Restate word for word the entries below, starting with the line with "Qualification" and continuing through the line with "Fine Label Sdn". Include both of those lines and no others.

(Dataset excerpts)
▼
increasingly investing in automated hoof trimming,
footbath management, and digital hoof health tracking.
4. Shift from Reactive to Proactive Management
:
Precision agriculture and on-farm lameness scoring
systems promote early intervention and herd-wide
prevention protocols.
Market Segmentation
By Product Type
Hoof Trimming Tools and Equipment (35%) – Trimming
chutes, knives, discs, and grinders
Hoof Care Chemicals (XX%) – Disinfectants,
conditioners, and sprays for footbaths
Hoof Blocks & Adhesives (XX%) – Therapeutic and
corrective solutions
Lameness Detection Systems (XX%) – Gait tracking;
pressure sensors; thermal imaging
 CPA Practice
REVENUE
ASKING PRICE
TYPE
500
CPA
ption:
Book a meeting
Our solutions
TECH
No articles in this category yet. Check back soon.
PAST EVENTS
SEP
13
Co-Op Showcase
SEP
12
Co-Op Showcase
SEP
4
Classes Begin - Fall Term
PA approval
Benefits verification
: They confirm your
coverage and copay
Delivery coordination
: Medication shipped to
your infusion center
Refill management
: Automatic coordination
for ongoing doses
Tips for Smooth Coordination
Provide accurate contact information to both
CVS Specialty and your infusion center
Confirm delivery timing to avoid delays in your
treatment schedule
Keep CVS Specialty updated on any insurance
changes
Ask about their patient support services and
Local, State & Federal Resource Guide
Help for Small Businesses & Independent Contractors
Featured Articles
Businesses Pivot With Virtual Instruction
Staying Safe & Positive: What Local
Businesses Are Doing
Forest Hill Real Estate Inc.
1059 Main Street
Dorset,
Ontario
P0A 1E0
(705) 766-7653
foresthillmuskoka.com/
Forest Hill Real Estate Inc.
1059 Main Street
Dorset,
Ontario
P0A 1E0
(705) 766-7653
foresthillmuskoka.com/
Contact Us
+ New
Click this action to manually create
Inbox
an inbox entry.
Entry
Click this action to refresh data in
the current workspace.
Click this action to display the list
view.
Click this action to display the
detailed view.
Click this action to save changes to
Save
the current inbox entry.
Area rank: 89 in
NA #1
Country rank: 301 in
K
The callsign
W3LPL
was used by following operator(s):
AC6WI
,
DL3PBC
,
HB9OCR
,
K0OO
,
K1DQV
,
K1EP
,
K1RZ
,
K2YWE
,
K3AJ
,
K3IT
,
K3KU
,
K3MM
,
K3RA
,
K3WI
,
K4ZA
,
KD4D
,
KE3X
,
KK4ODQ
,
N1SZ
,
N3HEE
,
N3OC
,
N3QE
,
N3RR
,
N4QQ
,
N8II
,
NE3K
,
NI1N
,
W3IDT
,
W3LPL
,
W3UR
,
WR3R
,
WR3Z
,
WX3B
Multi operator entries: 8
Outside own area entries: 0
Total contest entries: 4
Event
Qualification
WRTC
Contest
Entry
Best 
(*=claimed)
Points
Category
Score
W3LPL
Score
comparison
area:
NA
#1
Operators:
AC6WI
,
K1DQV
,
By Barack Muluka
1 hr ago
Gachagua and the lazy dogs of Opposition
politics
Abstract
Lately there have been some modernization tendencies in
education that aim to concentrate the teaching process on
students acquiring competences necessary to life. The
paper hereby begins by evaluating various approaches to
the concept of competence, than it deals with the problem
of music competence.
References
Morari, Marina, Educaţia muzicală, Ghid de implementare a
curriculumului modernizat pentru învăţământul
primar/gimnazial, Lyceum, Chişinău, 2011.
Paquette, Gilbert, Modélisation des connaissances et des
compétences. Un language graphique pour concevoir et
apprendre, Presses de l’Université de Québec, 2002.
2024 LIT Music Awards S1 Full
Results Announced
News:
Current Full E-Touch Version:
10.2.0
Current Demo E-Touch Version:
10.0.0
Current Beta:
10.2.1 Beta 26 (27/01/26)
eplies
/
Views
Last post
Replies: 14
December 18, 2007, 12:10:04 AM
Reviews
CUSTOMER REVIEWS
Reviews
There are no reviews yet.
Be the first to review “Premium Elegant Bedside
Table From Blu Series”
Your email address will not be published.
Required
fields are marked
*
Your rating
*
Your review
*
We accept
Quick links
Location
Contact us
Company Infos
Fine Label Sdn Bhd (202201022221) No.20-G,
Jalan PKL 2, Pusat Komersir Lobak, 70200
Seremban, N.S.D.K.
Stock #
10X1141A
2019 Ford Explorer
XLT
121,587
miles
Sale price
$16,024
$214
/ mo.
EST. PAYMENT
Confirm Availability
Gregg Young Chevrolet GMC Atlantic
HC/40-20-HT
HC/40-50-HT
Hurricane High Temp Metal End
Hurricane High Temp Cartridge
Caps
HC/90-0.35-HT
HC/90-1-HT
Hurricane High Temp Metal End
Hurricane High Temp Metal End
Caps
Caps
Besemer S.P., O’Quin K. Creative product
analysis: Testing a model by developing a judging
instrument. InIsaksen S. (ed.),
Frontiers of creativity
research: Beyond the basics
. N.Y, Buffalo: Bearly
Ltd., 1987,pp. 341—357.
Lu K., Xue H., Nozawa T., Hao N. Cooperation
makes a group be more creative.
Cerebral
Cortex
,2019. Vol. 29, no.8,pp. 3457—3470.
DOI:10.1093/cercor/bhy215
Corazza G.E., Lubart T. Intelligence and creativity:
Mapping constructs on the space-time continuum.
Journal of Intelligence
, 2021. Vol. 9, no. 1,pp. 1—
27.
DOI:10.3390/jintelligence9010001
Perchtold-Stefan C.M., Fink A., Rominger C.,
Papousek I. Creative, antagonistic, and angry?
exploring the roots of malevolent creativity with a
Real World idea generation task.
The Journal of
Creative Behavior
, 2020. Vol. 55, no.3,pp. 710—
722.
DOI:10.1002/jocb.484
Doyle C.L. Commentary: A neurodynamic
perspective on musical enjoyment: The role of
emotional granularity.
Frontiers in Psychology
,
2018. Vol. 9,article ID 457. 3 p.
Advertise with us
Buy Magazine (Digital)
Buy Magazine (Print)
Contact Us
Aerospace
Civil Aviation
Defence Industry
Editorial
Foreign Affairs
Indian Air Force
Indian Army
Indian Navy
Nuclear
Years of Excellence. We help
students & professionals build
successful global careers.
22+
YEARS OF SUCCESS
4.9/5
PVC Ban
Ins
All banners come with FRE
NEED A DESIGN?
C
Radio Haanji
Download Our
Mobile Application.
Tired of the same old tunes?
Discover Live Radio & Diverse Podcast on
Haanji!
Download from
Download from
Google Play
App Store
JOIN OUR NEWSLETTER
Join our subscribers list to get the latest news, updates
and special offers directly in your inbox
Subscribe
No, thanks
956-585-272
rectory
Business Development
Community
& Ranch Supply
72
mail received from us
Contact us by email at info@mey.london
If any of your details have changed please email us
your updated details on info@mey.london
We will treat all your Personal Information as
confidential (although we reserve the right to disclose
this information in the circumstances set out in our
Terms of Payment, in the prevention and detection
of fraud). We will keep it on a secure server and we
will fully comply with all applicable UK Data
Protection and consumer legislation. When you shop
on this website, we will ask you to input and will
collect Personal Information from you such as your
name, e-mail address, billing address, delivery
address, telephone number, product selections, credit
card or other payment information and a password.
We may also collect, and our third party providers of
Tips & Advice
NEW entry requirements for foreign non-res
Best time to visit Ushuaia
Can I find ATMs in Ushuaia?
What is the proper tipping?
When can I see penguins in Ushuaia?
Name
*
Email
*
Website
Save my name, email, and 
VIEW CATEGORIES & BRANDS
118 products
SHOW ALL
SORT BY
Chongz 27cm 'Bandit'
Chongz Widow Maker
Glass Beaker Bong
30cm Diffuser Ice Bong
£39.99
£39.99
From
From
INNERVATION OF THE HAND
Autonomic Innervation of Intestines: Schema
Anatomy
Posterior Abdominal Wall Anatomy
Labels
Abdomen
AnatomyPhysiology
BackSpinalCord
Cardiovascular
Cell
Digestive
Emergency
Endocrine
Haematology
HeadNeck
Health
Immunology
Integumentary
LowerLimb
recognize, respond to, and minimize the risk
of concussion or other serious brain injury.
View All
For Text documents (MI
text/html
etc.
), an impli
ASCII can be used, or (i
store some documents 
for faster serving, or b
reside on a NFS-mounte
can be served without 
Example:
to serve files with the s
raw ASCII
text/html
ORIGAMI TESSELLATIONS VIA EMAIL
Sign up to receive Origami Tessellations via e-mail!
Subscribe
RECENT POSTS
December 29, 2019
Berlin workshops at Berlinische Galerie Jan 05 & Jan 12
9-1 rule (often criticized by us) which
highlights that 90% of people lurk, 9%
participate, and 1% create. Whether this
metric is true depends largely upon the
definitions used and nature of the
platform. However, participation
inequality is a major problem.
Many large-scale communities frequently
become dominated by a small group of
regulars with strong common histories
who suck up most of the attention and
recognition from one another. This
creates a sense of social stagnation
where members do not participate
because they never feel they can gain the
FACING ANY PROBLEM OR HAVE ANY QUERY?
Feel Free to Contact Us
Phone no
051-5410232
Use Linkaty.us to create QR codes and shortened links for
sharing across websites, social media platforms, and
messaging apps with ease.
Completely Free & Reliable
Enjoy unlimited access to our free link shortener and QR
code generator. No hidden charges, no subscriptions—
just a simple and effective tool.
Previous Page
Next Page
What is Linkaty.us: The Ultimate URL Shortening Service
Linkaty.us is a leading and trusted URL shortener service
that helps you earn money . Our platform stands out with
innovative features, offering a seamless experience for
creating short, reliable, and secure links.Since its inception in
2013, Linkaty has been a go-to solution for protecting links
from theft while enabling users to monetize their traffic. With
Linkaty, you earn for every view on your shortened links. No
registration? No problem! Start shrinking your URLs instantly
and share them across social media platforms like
▲
§ **Output for this exercise**:
Qualification
WRTC
Contest
Entry
Best 
(*=claimed)
Points
Category
Score
W3LPL
Score
comparison
area:
NA
#1
Operators:
AC6WI
,
K1DQV
,
By Barack Muluka
1 hr ago
Gachagua and the lazy dogs of Opposition
politics
Abstract
Lately there have been some modernization tendencies in
education that aim to concentrate the teaching process on
students acquiring competences necessary to life. The
paper hereby begins by evaluating various approaches to
the concept of competence, than it deals with the problem
of music competence.
References
Morari, Marina, Educaţia muzicală, Ghid de implementare a
curriculumului modernizat pentru învăţământul
primar/gimnazial, Lyceum, Chişinău, 2011.
Paquette, Gilbert, Modélisation des connaissances et des
compétences. Un language graphique pour concevoir et
apprendre, Presses de l’Université de Québec, 2002.
2024 LIT Music Awards S1 Full
Results Announced
News:
Current Full E-Touch Version:
10.2.0
Current Demo E-Touch Version:
10.0.0
Current Beta:
10.2.1 Beta 26 (27/01/26)
eplies
/
Views
Last post
Replies: 14
December 18, 2007, 12:10:04 AM
Reviews
CUSTOMER REVIEWS
Reviews
There are no reviews yet.
Be the first to review “Premium Elegant Bedside
Table From Blu Series”
Your email address will not be published.
Required
fields are marked
*
Your rating
*
Your review
*
We accept
Quick links
Location
Contact us
Company Infos
Fine Label Sdn Bhd (202201022221) No.20-G,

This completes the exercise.